## WHAT THIS TASK INVOLVES
Search each line below for "твердых", then return the lines where it appears.

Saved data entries
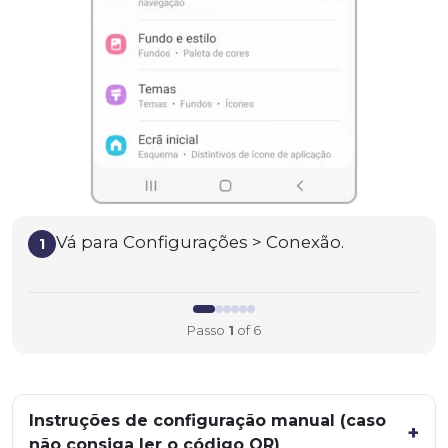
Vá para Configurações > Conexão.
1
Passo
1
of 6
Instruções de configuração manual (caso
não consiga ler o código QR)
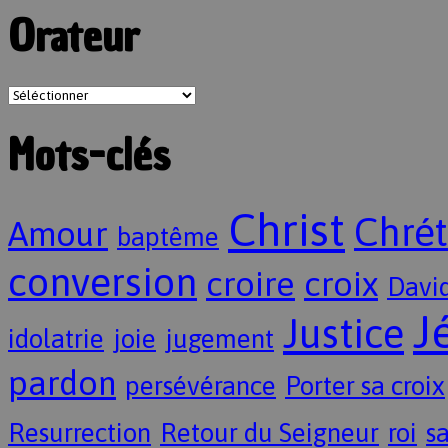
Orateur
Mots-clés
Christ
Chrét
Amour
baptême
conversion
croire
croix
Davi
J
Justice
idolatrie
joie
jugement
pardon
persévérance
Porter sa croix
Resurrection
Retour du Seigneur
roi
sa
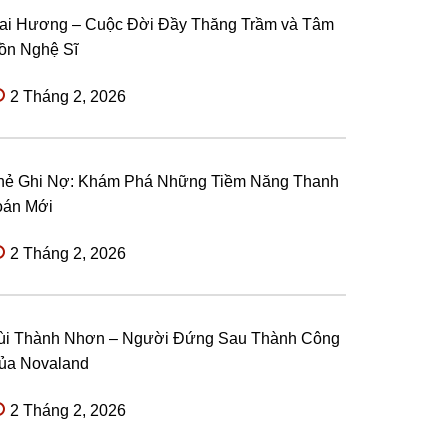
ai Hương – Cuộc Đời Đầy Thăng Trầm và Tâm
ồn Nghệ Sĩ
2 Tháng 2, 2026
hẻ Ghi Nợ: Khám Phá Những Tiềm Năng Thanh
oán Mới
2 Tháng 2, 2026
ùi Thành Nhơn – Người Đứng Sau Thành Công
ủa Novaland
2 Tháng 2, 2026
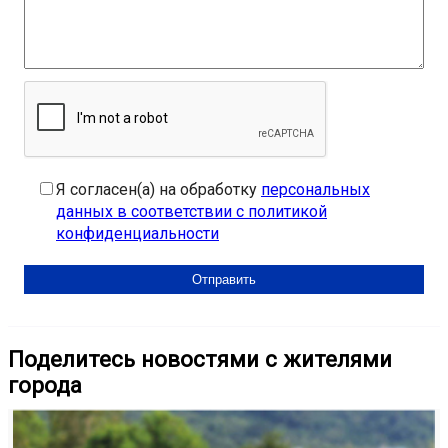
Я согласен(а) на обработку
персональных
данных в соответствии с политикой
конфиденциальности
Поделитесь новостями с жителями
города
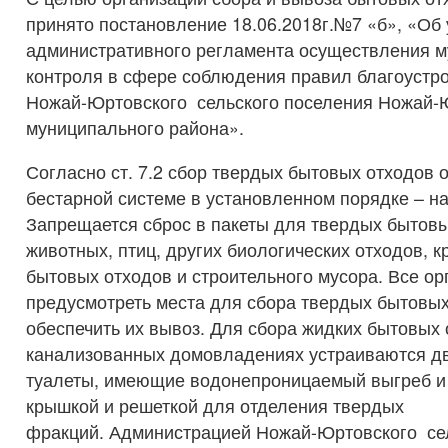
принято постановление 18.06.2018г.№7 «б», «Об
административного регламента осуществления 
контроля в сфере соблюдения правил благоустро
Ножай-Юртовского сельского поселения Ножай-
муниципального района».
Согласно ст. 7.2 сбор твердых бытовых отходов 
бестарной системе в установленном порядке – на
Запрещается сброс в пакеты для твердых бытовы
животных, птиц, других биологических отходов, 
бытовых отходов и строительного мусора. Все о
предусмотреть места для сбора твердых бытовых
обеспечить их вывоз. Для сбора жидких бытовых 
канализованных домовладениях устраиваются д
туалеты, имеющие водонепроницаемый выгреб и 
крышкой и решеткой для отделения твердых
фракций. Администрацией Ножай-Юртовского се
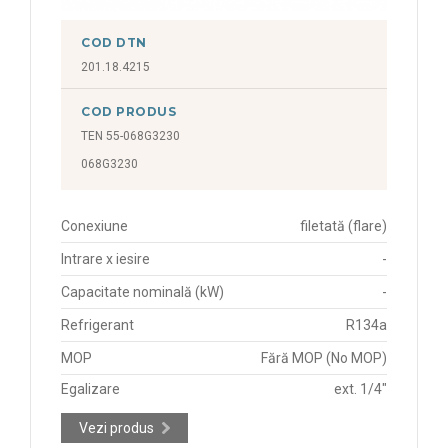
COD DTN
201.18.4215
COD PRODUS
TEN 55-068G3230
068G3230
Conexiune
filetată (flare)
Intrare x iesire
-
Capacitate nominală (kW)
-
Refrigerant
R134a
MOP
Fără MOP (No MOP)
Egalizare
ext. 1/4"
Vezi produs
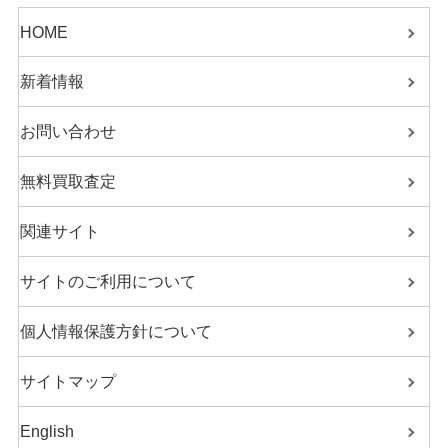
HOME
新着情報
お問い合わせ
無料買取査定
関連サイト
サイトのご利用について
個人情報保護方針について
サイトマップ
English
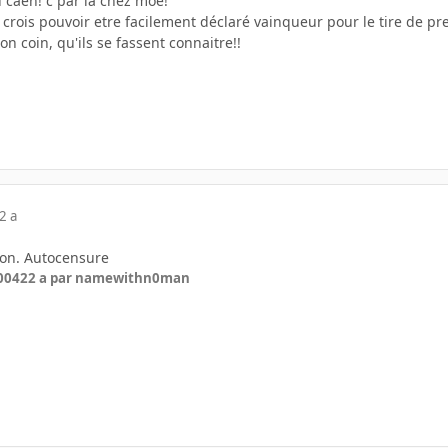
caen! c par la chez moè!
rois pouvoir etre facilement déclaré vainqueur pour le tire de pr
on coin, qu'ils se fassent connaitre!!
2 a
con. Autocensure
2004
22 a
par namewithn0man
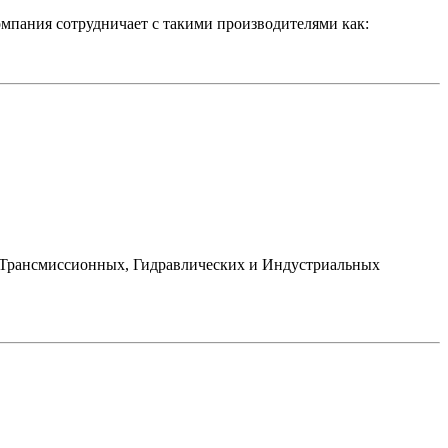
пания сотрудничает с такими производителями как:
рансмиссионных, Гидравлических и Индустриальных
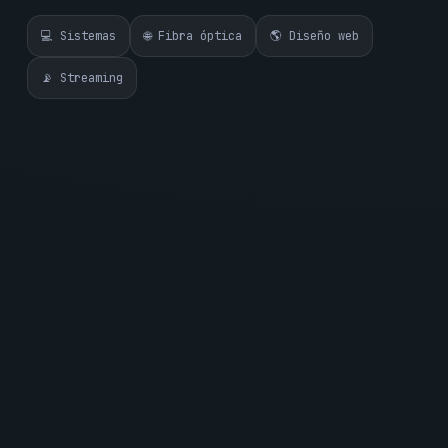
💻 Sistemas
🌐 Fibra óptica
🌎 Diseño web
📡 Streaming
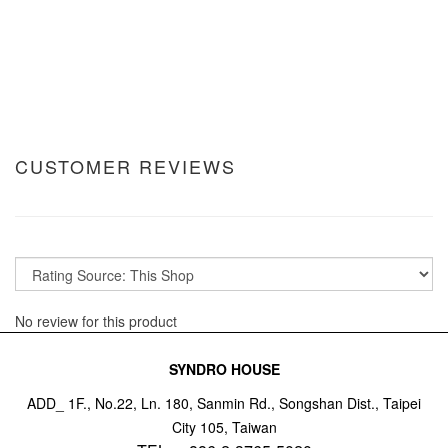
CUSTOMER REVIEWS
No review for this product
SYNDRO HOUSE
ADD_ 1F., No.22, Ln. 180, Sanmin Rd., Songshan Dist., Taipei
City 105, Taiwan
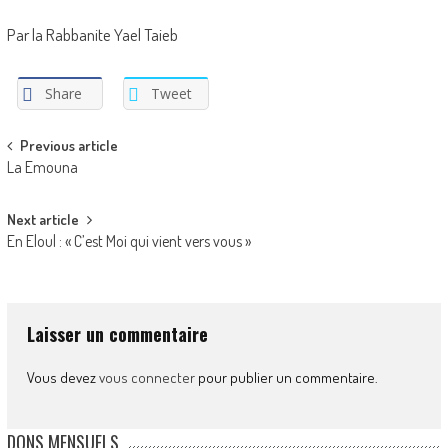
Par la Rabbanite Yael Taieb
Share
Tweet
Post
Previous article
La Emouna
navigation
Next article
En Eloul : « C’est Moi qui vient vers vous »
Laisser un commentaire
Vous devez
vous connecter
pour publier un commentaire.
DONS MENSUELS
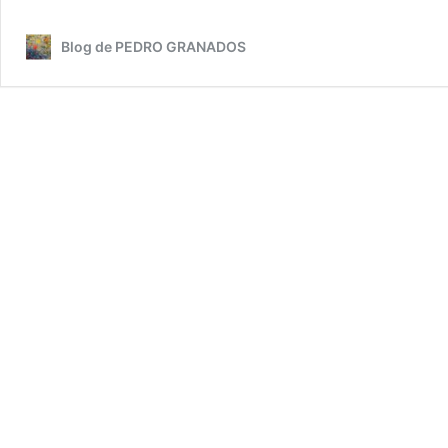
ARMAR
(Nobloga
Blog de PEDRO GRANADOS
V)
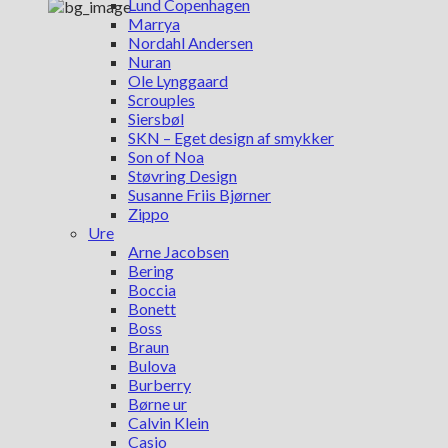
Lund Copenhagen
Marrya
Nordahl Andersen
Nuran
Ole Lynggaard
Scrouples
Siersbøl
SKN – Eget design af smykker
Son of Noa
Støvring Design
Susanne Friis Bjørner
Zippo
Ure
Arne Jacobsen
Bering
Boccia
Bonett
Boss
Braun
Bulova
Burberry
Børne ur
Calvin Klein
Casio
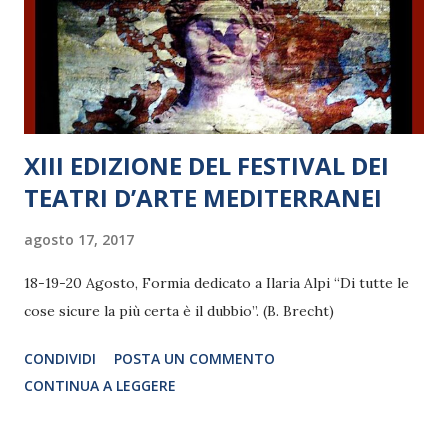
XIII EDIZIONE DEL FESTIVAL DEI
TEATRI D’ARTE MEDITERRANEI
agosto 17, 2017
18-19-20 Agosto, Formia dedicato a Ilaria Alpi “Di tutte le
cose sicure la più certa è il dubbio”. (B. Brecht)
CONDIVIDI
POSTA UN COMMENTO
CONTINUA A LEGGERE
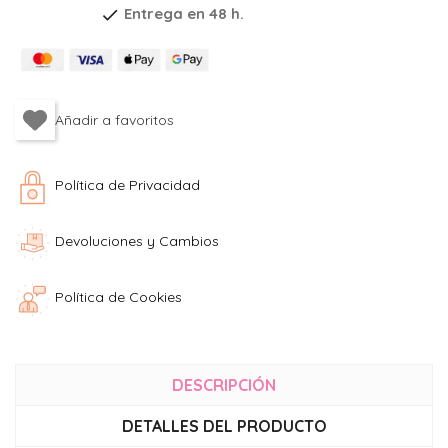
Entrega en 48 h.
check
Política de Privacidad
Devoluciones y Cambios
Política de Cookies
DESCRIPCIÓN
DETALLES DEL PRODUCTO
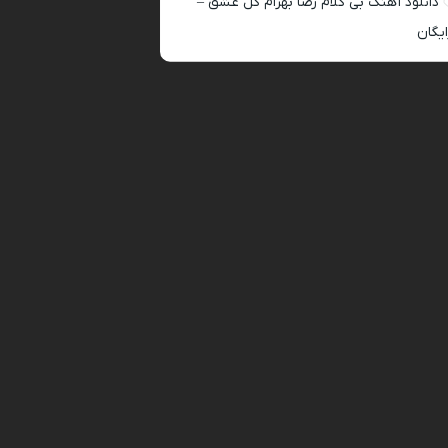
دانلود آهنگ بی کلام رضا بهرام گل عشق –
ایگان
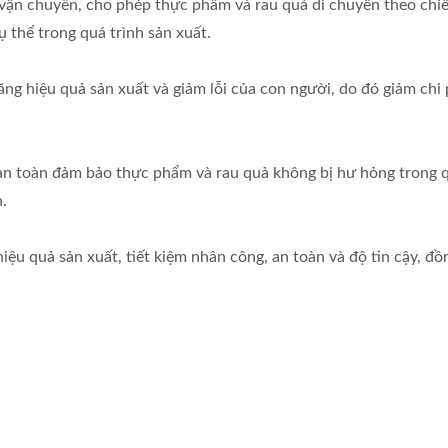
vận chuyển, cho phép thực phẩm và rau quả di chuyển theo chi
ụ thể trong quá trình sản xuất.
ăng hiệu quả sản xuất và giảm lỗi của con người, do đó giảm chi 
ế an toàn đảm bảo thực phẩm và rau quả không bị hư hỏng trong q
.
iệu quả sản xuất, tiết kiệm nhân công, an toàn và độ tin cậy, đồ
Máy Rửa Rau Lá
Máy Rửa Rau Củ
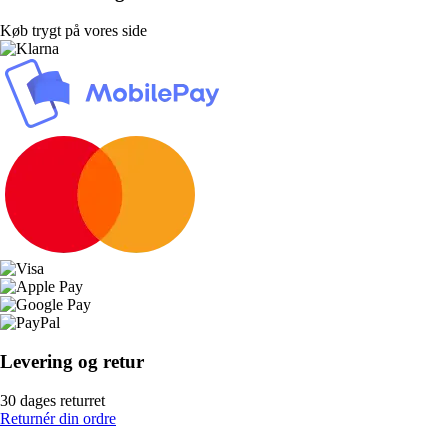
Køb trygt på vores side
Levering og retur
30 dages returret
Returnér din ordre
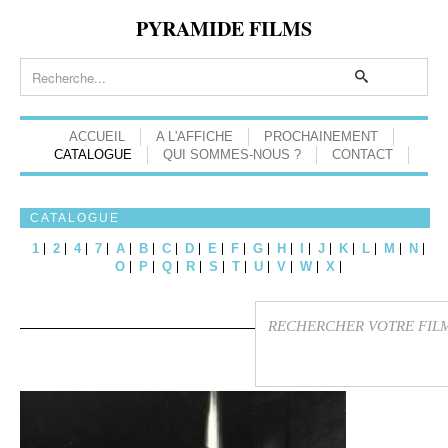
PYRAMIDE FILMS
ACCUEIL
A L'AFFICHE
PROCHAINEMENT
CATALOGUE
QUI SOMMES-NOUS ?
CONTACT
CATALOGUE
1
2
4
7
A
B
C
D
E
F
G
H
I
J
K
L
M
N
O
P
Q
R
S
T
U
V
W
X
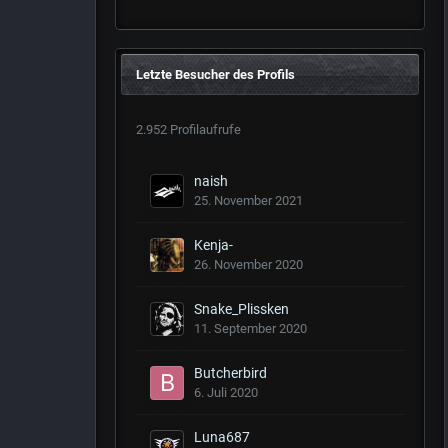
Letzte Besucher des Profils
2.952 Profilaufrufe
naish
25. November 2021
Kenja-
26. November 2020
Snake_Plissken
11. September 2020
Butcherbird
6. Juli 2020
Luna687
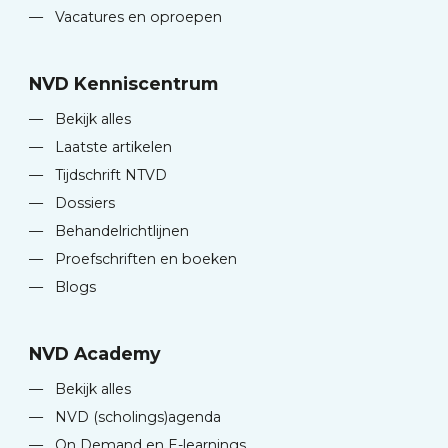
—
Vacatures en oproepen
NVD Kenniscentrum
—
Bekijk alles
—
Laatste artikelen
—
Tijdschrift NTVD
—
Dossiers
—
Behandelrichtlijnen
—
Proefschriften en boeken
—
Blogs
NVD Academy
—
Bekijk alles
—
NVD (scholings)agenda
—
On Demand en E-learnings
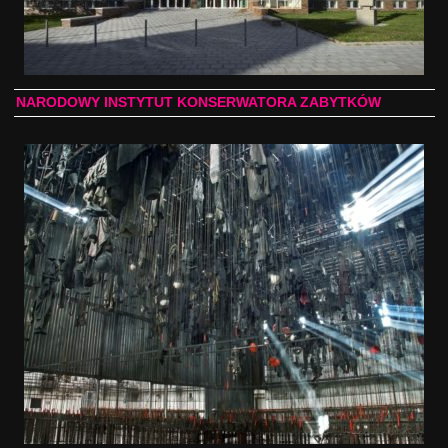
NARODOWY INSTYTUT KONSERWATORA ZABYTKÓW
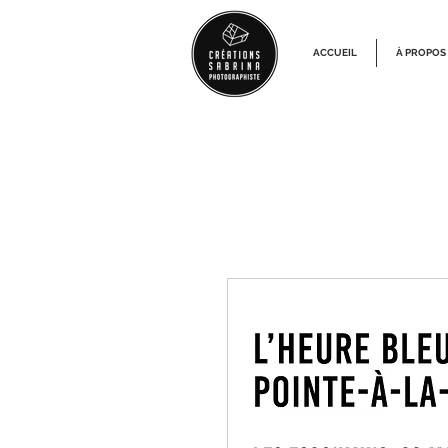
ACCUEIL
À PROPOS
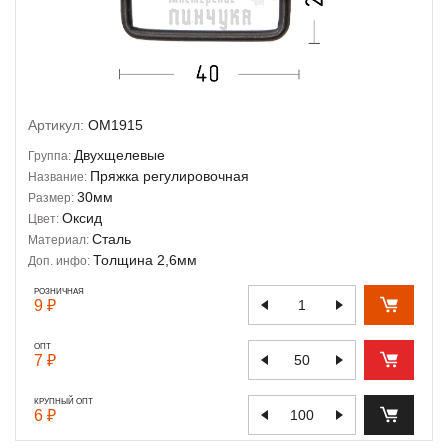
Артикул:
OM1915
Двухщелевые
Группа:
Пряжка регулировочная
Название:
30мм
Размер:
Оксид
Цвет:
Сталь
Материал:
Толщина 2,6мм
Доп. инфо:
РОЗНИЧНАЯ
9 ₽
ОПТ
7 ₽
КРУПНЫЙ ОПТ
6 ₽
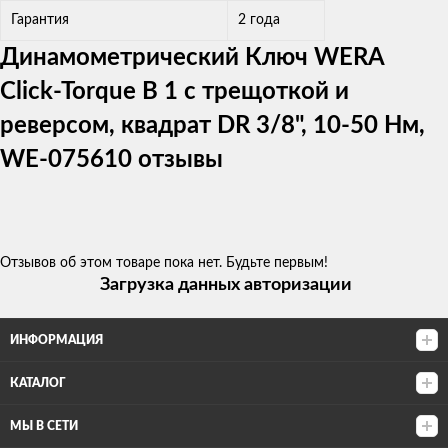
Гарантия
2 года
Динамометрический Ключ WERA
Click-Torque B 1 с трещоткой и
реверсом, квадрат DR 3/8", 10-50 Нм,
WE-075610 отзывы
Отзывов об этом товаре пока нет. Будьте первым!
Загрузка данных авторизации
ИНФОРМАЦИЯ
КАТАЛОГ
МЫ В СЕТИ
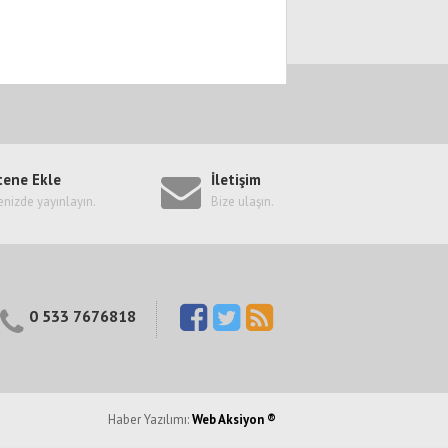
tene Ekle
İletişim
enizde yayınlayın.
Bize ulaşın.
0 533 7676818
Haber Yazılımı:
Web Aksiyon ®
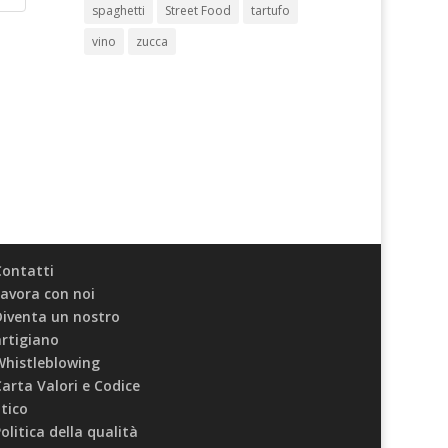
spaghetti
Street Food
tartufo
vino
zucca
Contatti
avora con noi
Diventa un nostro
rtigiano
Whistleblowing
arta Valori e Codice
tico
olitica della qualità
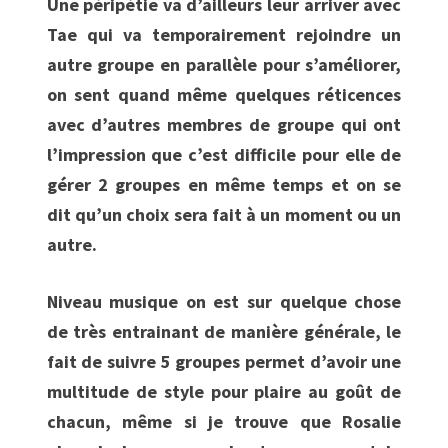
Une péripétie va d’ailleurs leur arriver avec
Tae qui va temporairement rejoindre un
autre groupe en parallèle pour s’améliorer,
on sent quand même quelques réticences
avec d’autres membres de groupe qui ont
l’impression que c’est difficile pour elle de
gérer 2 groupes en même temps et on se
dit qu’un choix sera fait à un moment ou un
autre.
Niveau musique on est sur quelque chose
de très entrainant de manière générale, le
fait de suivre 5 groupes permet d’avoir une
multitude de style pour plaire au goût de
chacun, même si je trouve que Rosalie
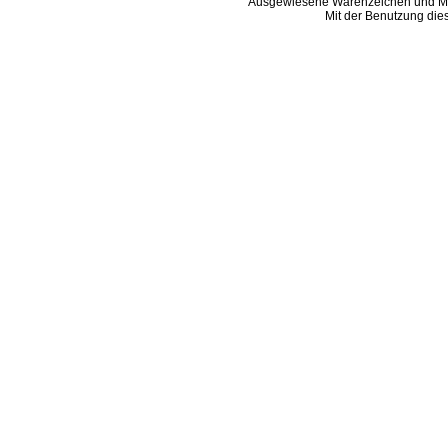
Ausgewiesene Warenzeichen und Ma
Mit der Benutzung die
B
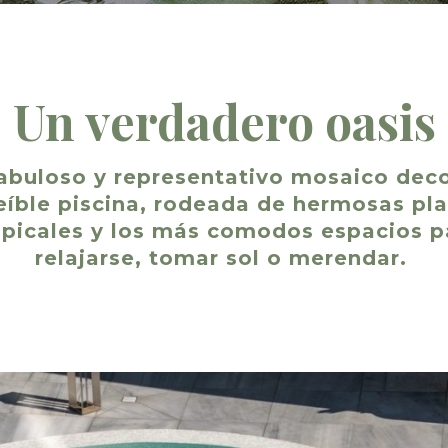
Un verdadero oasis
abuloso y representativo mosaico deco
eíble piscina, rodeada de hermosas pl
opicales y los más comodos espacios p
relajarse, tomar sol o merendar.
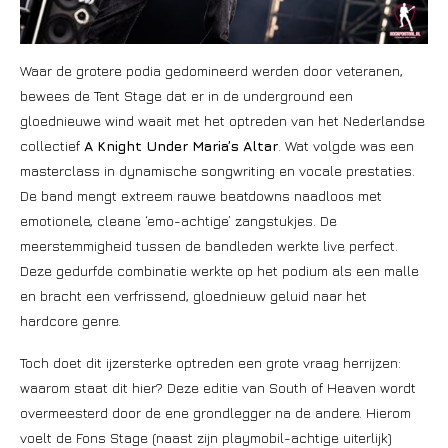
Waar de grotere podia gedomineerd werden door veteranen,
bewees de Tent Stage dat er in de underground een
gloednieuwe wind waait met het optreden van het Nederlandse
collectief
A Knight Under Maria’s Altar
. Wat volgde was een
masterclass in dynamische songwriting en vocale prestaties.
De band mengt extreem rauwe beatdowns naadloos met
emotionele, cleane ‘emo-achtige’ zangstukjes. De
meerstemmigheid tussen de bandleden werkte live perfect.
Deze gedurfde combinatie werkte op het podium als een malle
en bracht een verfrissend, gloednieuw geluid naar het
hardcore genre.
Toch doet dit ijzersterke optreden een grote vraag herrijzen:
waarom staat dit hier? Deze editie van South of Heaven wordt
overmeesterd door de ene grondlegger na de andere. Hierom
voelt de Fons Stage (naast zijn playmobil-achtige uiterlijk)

## WRITTEN RESPONSE
Согласно ст. 7.2 сбор твердых бытовых отходов 
Запрещается сброс в пакеты для твердых бытовы
предусмотреть места для сбора твердых бытовых
крышкой и решеткой для отделения твердых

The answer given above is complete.